Thursday 26 May 2011

Long live Committees! Why Clegg's NHS intervention is good for democracy.

A Radical Liberal's Perspective is going to issue a vague general rule here, something this blog will avoid doing too often, it is that: the longer a bill is debated and evidence from experts is brought in, the better the bill will become. This might seem like nonsense, either you agree with a bill or you don't; there can't be a 'good' bill. Well obviously there can, this blog disagrees strongly with Blair's Terrorism Act but it also resents the poor quality of the bill.

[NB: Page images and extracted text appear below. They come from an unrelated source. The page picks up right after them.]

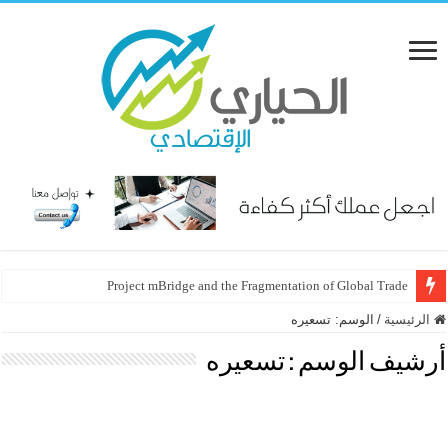
Project mBridge and the Fragmentation of Global Trade
الرئيسية
/
الوسم:
تسعيره
أرشيف الوسم :
تسعيره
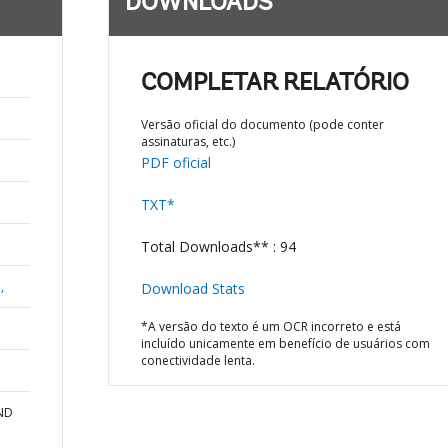
DOWNLOADS
COMPLETAR RELATÓRIO
Versão oficial do documento (pode conter
assinaturas, etc.)
PDF oficial
TXT*
Total Downloads** : 94
,
Download Stats
*A versão do texto é um OCR incorreto e está
incluído unicamente em benefício de usuários com
conectividade lenta.
AND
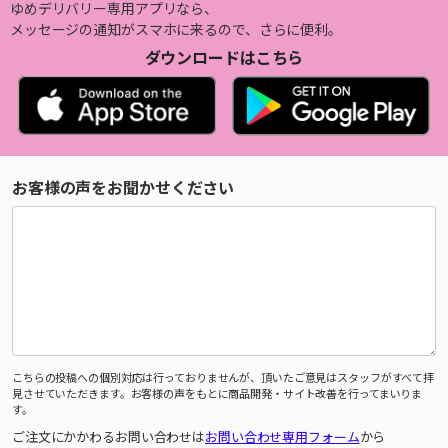
ゆめデリバリー専用アプリなら、
メッセージの通知がスマホに来るので、さらに便利。
ダウンロードはこちら
お客様の声をお聞かせください
こちらの投稿への個別対応は行っておりませんが、頂いたご意見はスタッフがすべて拝
見させていただきます。お客様の声をもとに商品開発・サイト改善を行ってまいりま
す。
ご注文にかかわるお問い合わせは
お問い合わせ専用フォーム
から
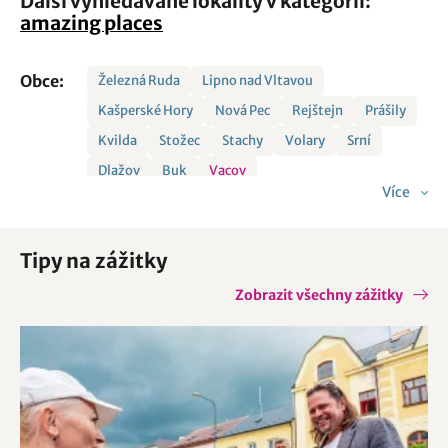
Další vyhledávané lokality v kategorii:
amazing places
Obce:
Železná Ruda
Lipno nad Vltavou
Kašperské Hory
Nová Pec
Rejštejn
Prášily
Kvilda
Stožec
Stachy
Volary
Srní
Dlažov
Buk
Vacov
Více
Tipy na zážitky
Zobrazit všechny zážitky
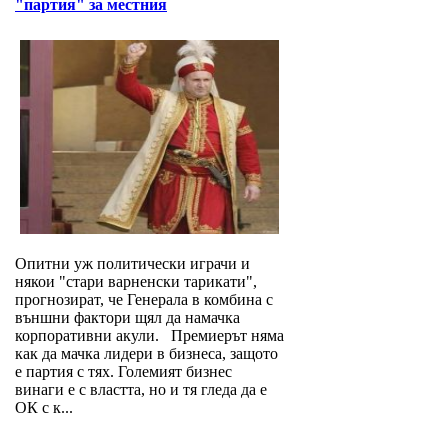
"партия" за местния
Опитни уж политически играчи и
някои "стари варненски тарикати",
прогнозират, че Генерала в комбина с
външни фактори щял да намачка
корпоративни акули. Премиерът няма
как да мачка лидери в бизнеса, защото
е партия с тях. Големият бизнес
винаги е с властта, но и тя гледа да е
ОК с к...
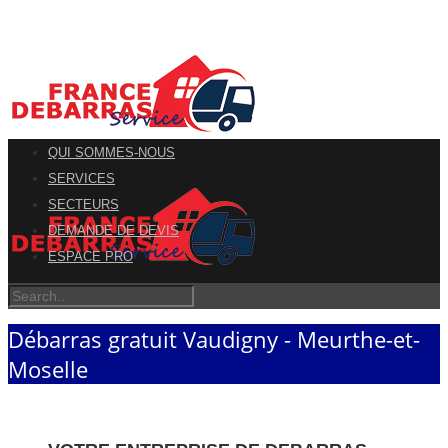
QUI SOMMES-NOUS
SERVICES
SECTEURS
DEMANDE DE DEVIS
ESPACE PRO
Débarras gratuit Vaudigny - Meurthe-et-
Moselle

The bill has allowed councils to use it to snoop on their residents for a variety of reasons that have nothing to do with terrorism, this was never the intention of the bill and so it must be concluded that it is a poor bill.

There was one small constitutional reform that Blair's government did that amazingly actually did strengthen the Commons. They reformed the committee reading stage, changing the stage from 'standing committees' to 'public bill committees'. The change was not just cosmetic though, MP's in these committees are now allowed to take evidence from experts on the bills they are discussing, a fairly obvious and simple change.

A Radical Liberal's Perspective believes that strong parliamentary committees are a good thing. The committee stage of a bill is a very important point where serious discussion and reform of a badly written bill can take place. Clegg referring the NHS bill back to the committee stage is a good example of sensible democracy. The bill clearly has not got a mandate from the floor of the house to go to a vote yet, there is no where near a consensus on what should be in it from either side. Under this countries last government this blog is fairly sure that the idea of sending a bill through any part of parliament twice would be seen as heresy.

A Radical Liberal's Perspective concludes that respecting parliament and respecting the stages of consideration a bill goes through is ultimately very good for democracy in this country and is a step on the long road to a parliament that can hold our executive to account properly, so for this tiny constitutional symbolic gesture; we applaud Clegg.